Omstreeks 955 v. C. maakte de familie van Bacchis, de Bacchiadae, een van Aletes afstammend geslacht, zich van de heerschappij meester. Zeven nakomelingen van Bacchis regeerden als koningen gedurende 144 jaren (748 v. C.); vervolgens hielden zij zich bij een oligarchischen regeeringsvorm nog 90 jaren staande, totdat het aan Cypselus (die van moeders-zijde zelf een Bacchiade was) gelukte, de door weelde en trotschheid gehate vorsten, met behulp der lagere volksklasse, te verdrijven (657) en zich tot tiran te verheffen. Maar reeds na de regeering van zijn zoon Periander (627-585) werd diens zoon Psammetichus van den troon gestooten en eene republikeinsche staatsregeling ingevoerd.
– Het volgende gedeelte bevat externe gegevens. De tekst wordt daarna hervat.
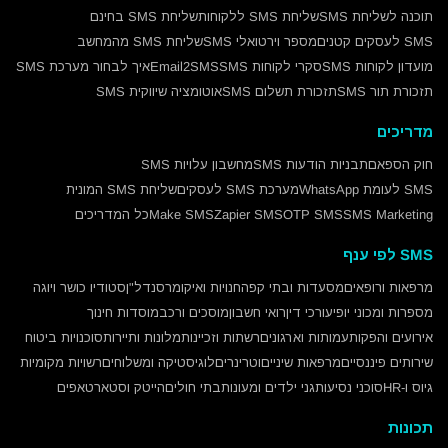
תוכנה לשליחת SMS
שליחת SMS ללקוחות
שליחת SMS בחינם
SMS לעסקים קטנים
מספר וירטואלי SMS
שליחת SMS מהמחשב
מועדון לקוחות SMS
סקרי לקוחות SMS
Email2SMS
איך לבחור מערכת SMS
תזכורת תור SMS
תזכורת תשלום SMS
אוטומציה שיווקית SMS
מדריכים
חוק הספאם
תבניות הודעות SMS
מחשבון עלויות SMS
SMS לעומת WhatsApp
מערכת SMS לעסקים
שליחת SMS המונית
SMS Marketing
OTP SMS
Zapier SMS
Make SMS
כל המדריכים
SMS לפי ענף
מרפאות ורופאים
מסעדות ובתי קפה
חנויות ואיקומרס
נדל"ן
סטודיו כושר ויוגה
מספרות ומכוני יופי
עורכי דין
רואי חשבון
מוסכים ורכב
מוסדות חינוך
אירועים והפקות
עמותות וארגונים
רשתות וזכיינות
מלונות ותיירות
סוכנויות ביטוח
שירותים פיננסיים
מרפאות שיניים
וטרינרים
לוגיסטיקה ומשלוחים
רשויות מקומיות
גיוס ו-HR
סוכני נסיעות
גני ילדים ומעונות
בתי חולים
הייטק וסטארטאפים
תכונות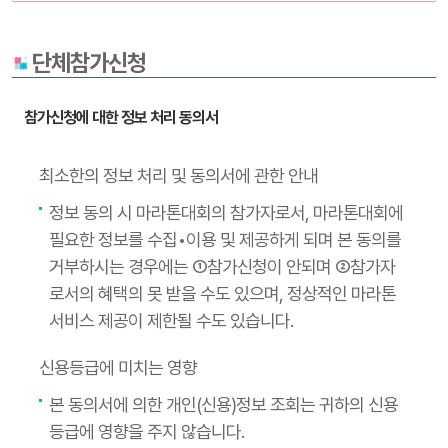
단체참가신청
참가신청에 대한 정보 처리 동의서
최소한의 정보 처리 및 동의서에 관한 안내
정보 동의 시 마라톤대회의 참가자로서, 마라톤대회에
필요한 정보를 수집•이용 및 제공하게 되며 본 동의를
거부하시는 경우에는 ①참가신청이 안되며 ②참가자
로서의 혜택의 못 받을 수도 있으며, 정상적인 마라톤
서비스 제공이 제한될 수도 있습니다.
신용등급에 미치는 영향
본 동의서에 의한 개인(신용)정보 조회는 귀하의 신용
등급에 영향을 주지 않습니다.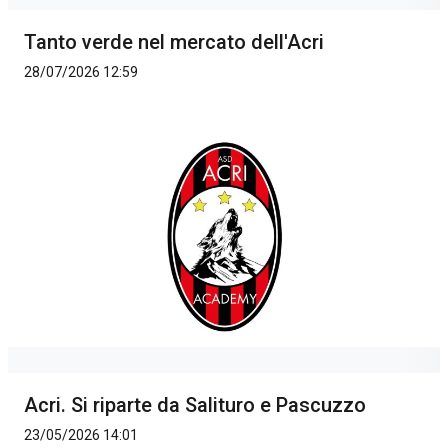
Tanto verde nel mercato dell'Acri
28/07/2026 12:59
Acri. Si riparte da Salituro e Pascuzzo
23/05/2026 14:01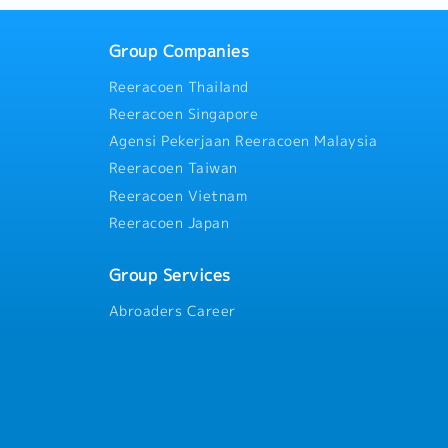
告製作・掌握工程現場發生之
善對策・負責工事部門成員之
【企業福利】
Group Companies
置・規劃並執行部門教育訓練
・年收約14個月，依業績而定
施工過程符合職業安全、環境
・人事評價（一年一次）※正職
Reeracoen Thailand
整並報告專案進度、問題、風
率
・交通費
事項
Reeracoen Singapore
・住宅津貼（常駐於客戶端的
度、全薪病假
・出差津貼：3000元
Agensi Pekerjaan Reeracoen Malaysia
助、日語課程
・伙食津貼：2300元
Reeracoen Taiwan
任假等
・三節禮金
Reeracoen Vietnam
・員工旅行
Reeracoen Japan
Group Services
Abroaders Career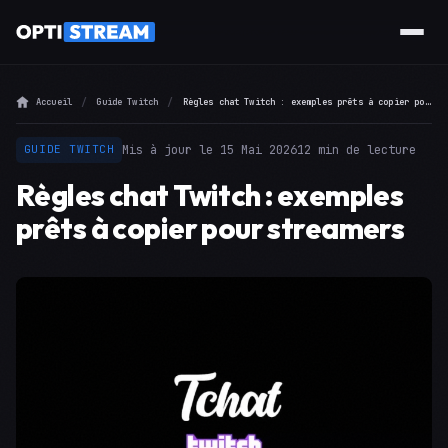
Accueil
Guide Twitch
Règles chat Twitch : exemples prêts à copier pour streamers
Mis à jour le 15 Mai 2026
12 min de lecture
GUIDE TWITCH
Règles chat Twitch : exemples
prêts à copier pour streamers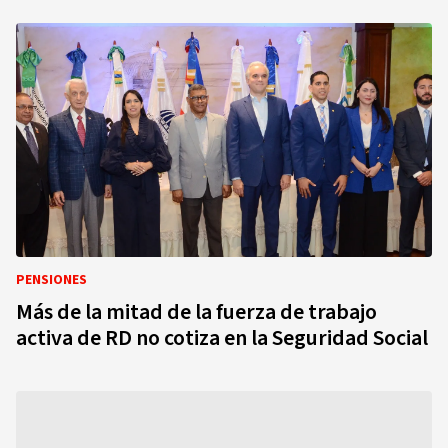
PENSIONES
Más de la mitad de la fuerza de trabajo
activa de RD no cotiza en la Seguridad Social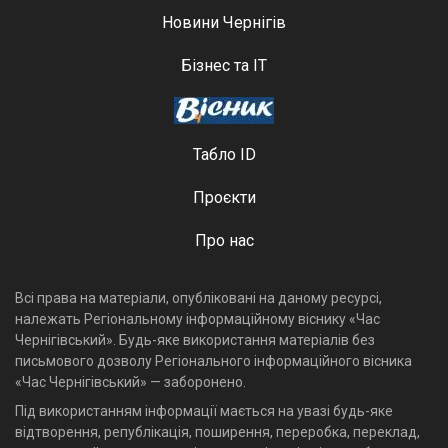
Новини Чернігів
Бізнес та ІТ
Табло ID
Проєкти
Про нас
Всі права на матеріали, опубліковані на даному ресурсі,
належать Регіональному інформаційному віснику «Час
Чернігівський». Будь-яке використання матеріалів без
письмового дозволу Регіонального інформаційного вісника
«Час Чернігівський» — заборонено.
Під використанням інформації мається на увазі будь-яке
відтворення, републікація, поширення, переробка, переклад,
In den Peloponnesischen oorlog verviel ook de zeemacht van Corinthus, hetwelk zich in vervolg van tijd bij de Macedoniërs aansloot en eindelijk ten gevolge harer deelneming aan het Achaeïsch verbond door de Romeinen werd ingenomen en verwoest 146 v. C. Caesar stichtte hier in 46 v. Chr. een nieuwe nederzetting, die in den keizertijd zich weer tot een tamelijk aanzienlijke handelsstad ontwikkelde en een der oudste Christelijke gemeenten op Europeeschen bodem herbergde. Doch ook deze hernieuwde bloei ging in de stormen, die in de Middeneeuwen en later over Griekenland kwamen, ten gronde. In 1458 werd C. door de Turken veroverd; het was echter van 1682-1715 in handen der Venetianen.